What is the resting potential of a neurone?
About –70 mV; inside is more negative than outside due to Na+/K+ pump and leaky K+ channels.
What is the role of the sodium–potassium pump at rest?
It pumps 3 Na+ out and 2 K+ in, maintaining a negative inside and the resting potential.
What is meant by the threshold potential?
The membrane potential at which enough Na+ channels open to trigger a full action potential, usually around –55 mV.
What happens at the start of depolarisation?
A stimulus causes some voltage-gated Na+ channels to open and Na+ begins to enter the neurone.
What happens during full depolarisation?
Many voltage-gated Na+ channels open, Na+ floods in and the membrane potential becomes positive (around +30 mV).
What happens to sodium channels at the peak of the action potential?
Voltage-gated Na+ channels close and become inactivated so no more Na+ can enter.

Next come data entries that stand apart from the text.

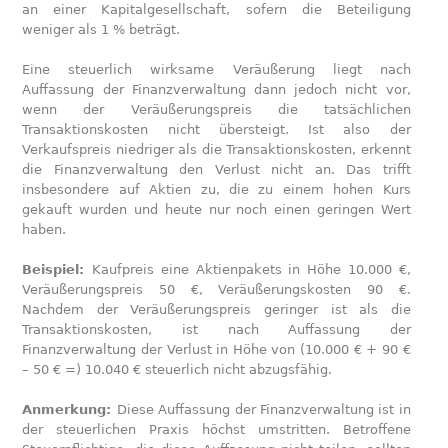
an einer Kapitalgesellschaft, sofern die Beteiligung
weniger als 1 % beträgt.
Eine steuerlich wirksame Veräußerung liegt nach
Auffassung der Finanzverwaltung dann jedoch nicht vor,
wenn der Veräußerungspreis die tatsächlichen
Transaktionskosten nicht übersteigt. Ist also der
Verkaufspreis niedriger als die Transaktionskosten, erkennt
die Finanzverwaltung den Verlust nicht an. Das trifft
insbesondere auf Aktien zu, die zu einem hohen Kurs
gekauft wurden und heute nur noch einen geringen Wert
haben.
Beispiel:
Kaufpreis eine Aktienpakets in Höhe 10.000 €,
Veräußerungspreis 50 €, Veräußerungskosten 90 €.
Nachdem der Veräußerungspreis geringer ist als die
Transaktionskosten, ist nach Auffassung der
Finanzverwaltung der Verlust in Höhe von (10.000 € + 90 €
– 50 € =) 10.040 € steuerlich nicht abzugsfähig.
Anmerkung:
Diese Auffassung der Finanzverwaltung ist in
der steuerlichen Praxis höchst umstritten. Betroffene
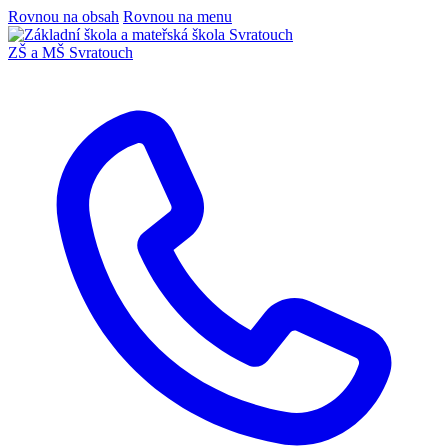
Rovnou na obsah
Rovnou na menu
ZŠ a MŠ Svratouch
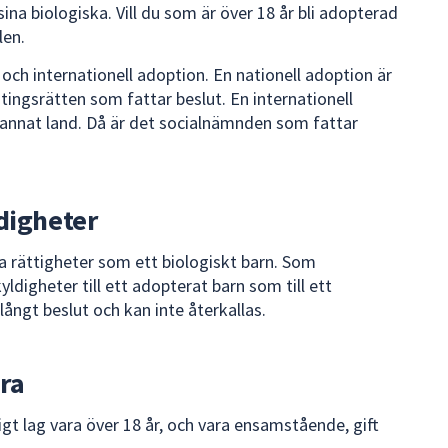
na biologiska. Vill du som är över 18 år bli adopterad
len.
 och internationell adoption. En nationell adoption är
tingsrätten som fattar beslut. En internationell
 annat land. Då är det socialnämnden som fattar
digheter
rättigheter som ett biologiskt barn. Som
digheter till ett adopterat barn som till ett
slångt beslut och kan inte återkallas.
ra
gt lag vara över 18 år, och vara ensamstående, gift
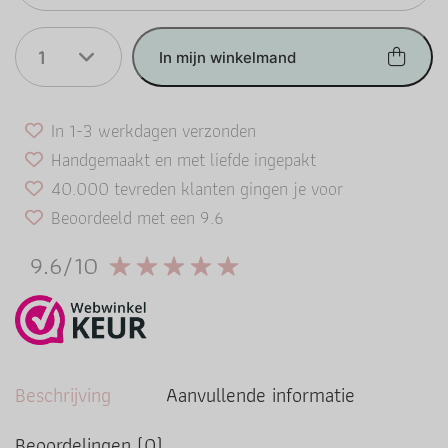
1
In mijn winkelmand
In 1-3 werkdagen verzonden
Handgemaakt en met liefde ingepakt
40.000 tevreden klanten gingen je voor
Beoordeeld met een 9.6
9.6/10
Beschrijving
Aanvullende informatie
Beoordelingen (0)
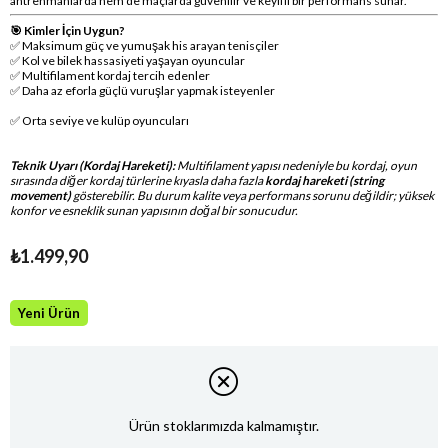
antrenmanlarda hem de maçlarda güvenilir ve keyifli bir performans sunar.
🎯 Kimler İçin Uygun?
✅ Maksimum güç ve yumuşak his arayan tenisçiler
✅ Kol ve bilek hassasiyeti yaşayan oyuncular
✅ Multifilament kordaj tercih edenler
✅ Daha az eforla güçlü vuruşlar yapmak isteyenler
✅ Orta seviye ve kulüp oyuncuları
Teknik Uyarı (Kordaj Hareketi):
Multifilament yapısı nedeniyle bu kordaj, oyun
sırasında diğer kordaj türlerine kıyasla daha fazla
kordaj hareketi (string
movement)
gösterebilir. Bu durum kalite veya performans sorunu değildir; yüksek
konfor ve esneklik sunan yapısının doğal bir sonucudur.
₺1.499,90
Yeni Ürün
Ürün stoklarımızda kalmamıştır.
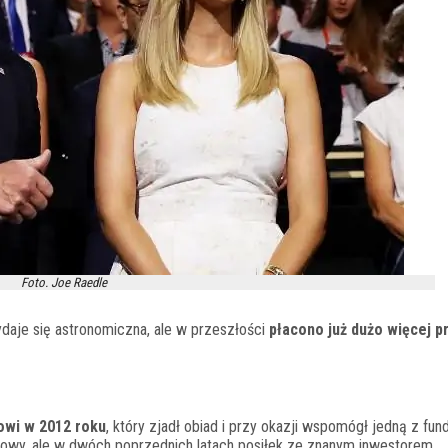
Foto. Joe Raedle
daje się astronomiczna, ale w przeszłości
płacono już dużo więcej p
owi w 2012 roku
, który zjadł obiad i przy okazji wspomógł jedną z fund
mowy, ale w dwóch poprzednich latach posiłek ze znanym inwestorem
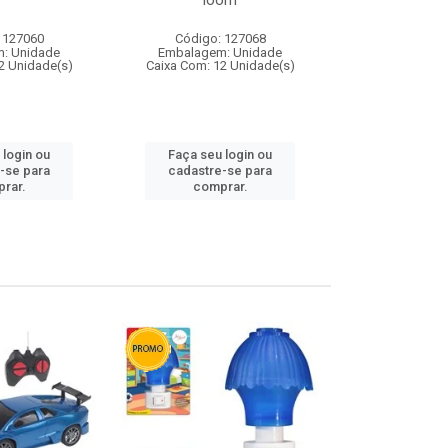
loom
 127060
Código: 127068
Código:
: Unidade
Embalagem: Unidade
Embalagem
2 Unidade(s)
Caixa Com: 12 Unidade(s)
Caixa Com: 1
 login ou
Faça seu login ou
Faça seu 
-se para
cadastre-se para
cadastre
rar.
comprar.
comp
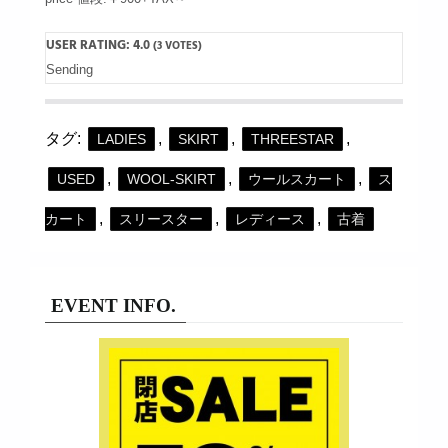
USER RATING:
4.0
(
3
VOTES)
Sending
タグ:
,
,
,
LADIES
SKIRT
THREESTAR
,
,
,
USED
WOOL-SKIRT
ウールスカート
ス
,
,
,
カート
スリースター
レディース
古着
EVENT INFO.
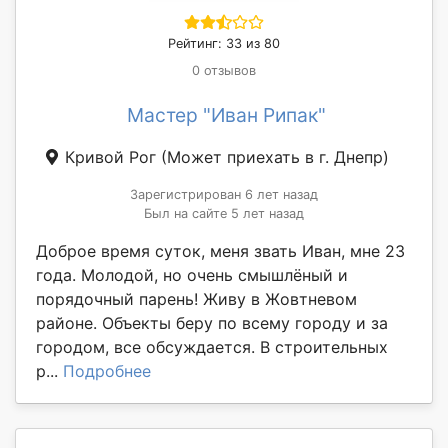
Рейтинг: 33 из 80
0 отзывов
Мастер "Иван Рипак"
Кривой Рог
(Может приехать в г. Днепр)
Зарегистрирован 6 лет назад
Был на сайте 5 лет назад
Доброе время суток, меня звать Иван, мне 23
года. Молодой, но очень смышлёный и
порядочный парень! Живу в Жовтневом
районе. Объекты беру по всему городу и за
городом, все обсуждается. В строительных
р...
Подробнее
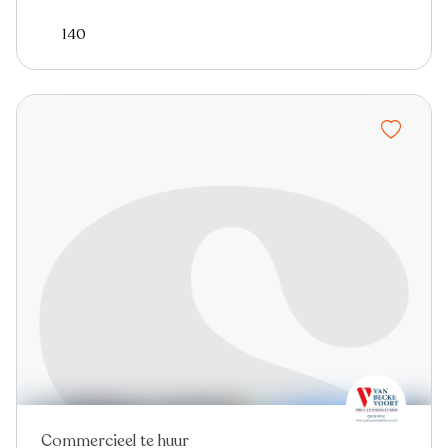
140
Commercieel te huur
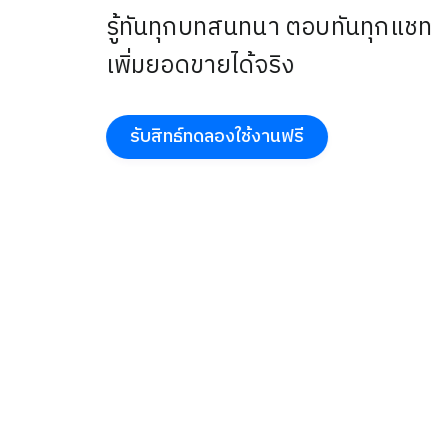
รู้ทันทุกบทสนทนา ตอบทันทุกแชท
เพิ่มยอดขายได้จริง
รับสิทธ์ทดลองใช้งานฟรี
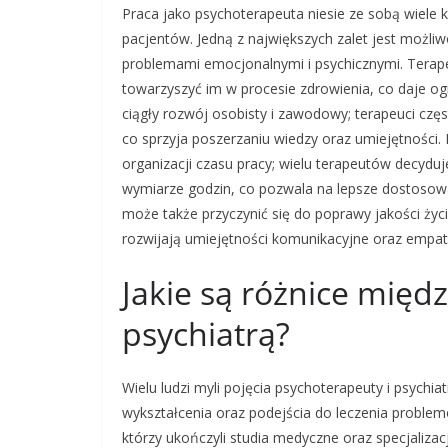
Praca jako psychoterapeuta niesie ze sobą wiele k
pacjentów. Jedną z największych zalet jest możli
problemami emocjonalnymi i psychicznymi. Tera
towarzyszyć im w procesie zdrowienia, co daje o
ciągły rozwój osobisty i zawodowy; terapeuci częs
co sprzyja poszerzaniu wiedzy oraz umiejętnośc
organizacji czasu pracy; wielu terapeutów decyduj
wymiarze godzin, co pozwala na lepsze dostosowa
może także przyczynić się do poprawy jakości ży
rozwijają umiejętności komunikacyjne oraz empatyc
Jakie są różnice międ
psychiatrą?
Wielu ludzi myli pojęcia psychoterapeuty i psychia
wykształcenia oraz podejścia do leczenia problem
którzy ukończyli studia medyczne oraz specjalizac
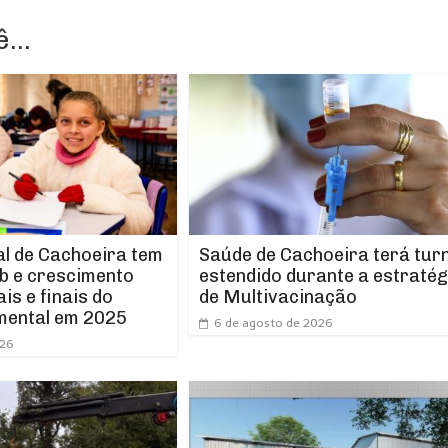
...
l de Cachoeira tem
Saúde de Cachoeira terá tur
b e crescimento
estendido durante a estratég
ais e finais do
de Multivacinação
mental em 2025
6 de agosto de 2026
026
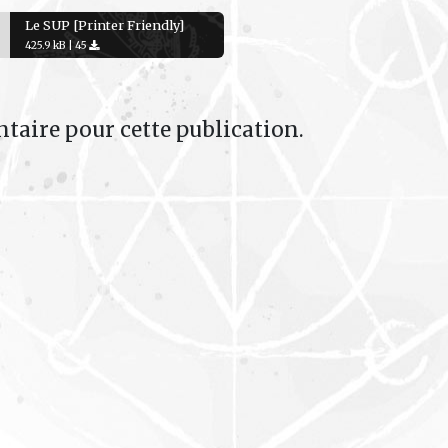
Le SUP [Printer Friendly]
425.9 kB |
45
taire pour cette publication.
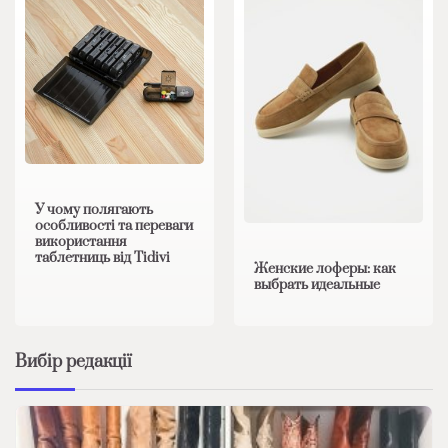
У чому полягають
особливості та переваги
використання
таблетниць від Tidivi
Женские лоферы: как
выбрать идеальные
Вибір редакції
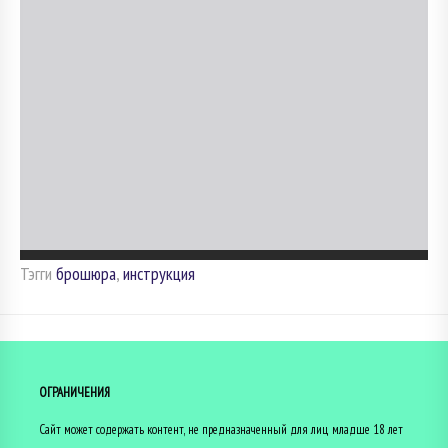
Тэгги
брошюра
,
инструкция
ОГРАНИЧЕНИЯ
Сайт может содержать контент, не предназначенный для лиц младше 18 лет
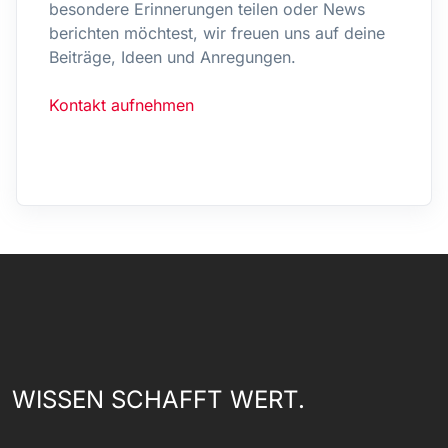
besondere Erinnerungen teilen oder News
berichten möchtest, wir freuen uns auf deine
Beiträge, Ideen und Anregungen.
Kontakt aufnehmen
WISSEN SCHAFFT WERT.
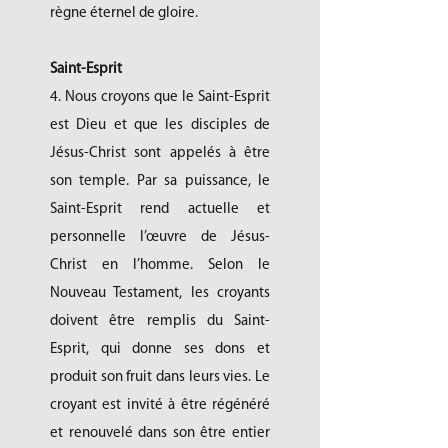
règne éternel de gloire.
Saint-Esprit
4. Nous croyons que le Saint-Esprit
est Dieu et que les disciples de
Jésus-Christ sont appelés à être
son temple. Par sa puissance, le
Saint-Esprit rend actuelle et
personnelle l’œuvre de Jésus-
Christ en l’homme. Selon le
Nouveau Testament, les croyants
doivent être remplis du Saint-
Esprit, qui donne ses dons et
produit son fruit dans leurs vies. Le
croyant est invité à être régénéré
et renouvelé dans son être entier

What triggers repolarisation?
Voltage-gated K+ channels open and K+ ions leave the neurone down their electrochemical gradient.
What happens to membrane potential during repolarisation?
As K+ leaves, the inside becomes more negative and moves back towards the resting potential.
What is hyperpolarisation (undershoot)?
K+ channels stay open slightly too long, so too many K+ leave and the membrane becomes more negative than the resting potential.
Why does hyperpolarisation occur?
Slow-closing K+ channels allow extra K+ efflux, driving the potential below –70 mV.
How does the neurone return to resting potential after hyperpolarisation?
Voltage-gated K+ channels close and the Na+/K+ pump plus leak channels gradually restore –70 mV.
What is the refractory period and why is it important?
The time during and after an action potential when a neurone cannot fire again; it ensures impulses travel in one direction and limits firing frequency.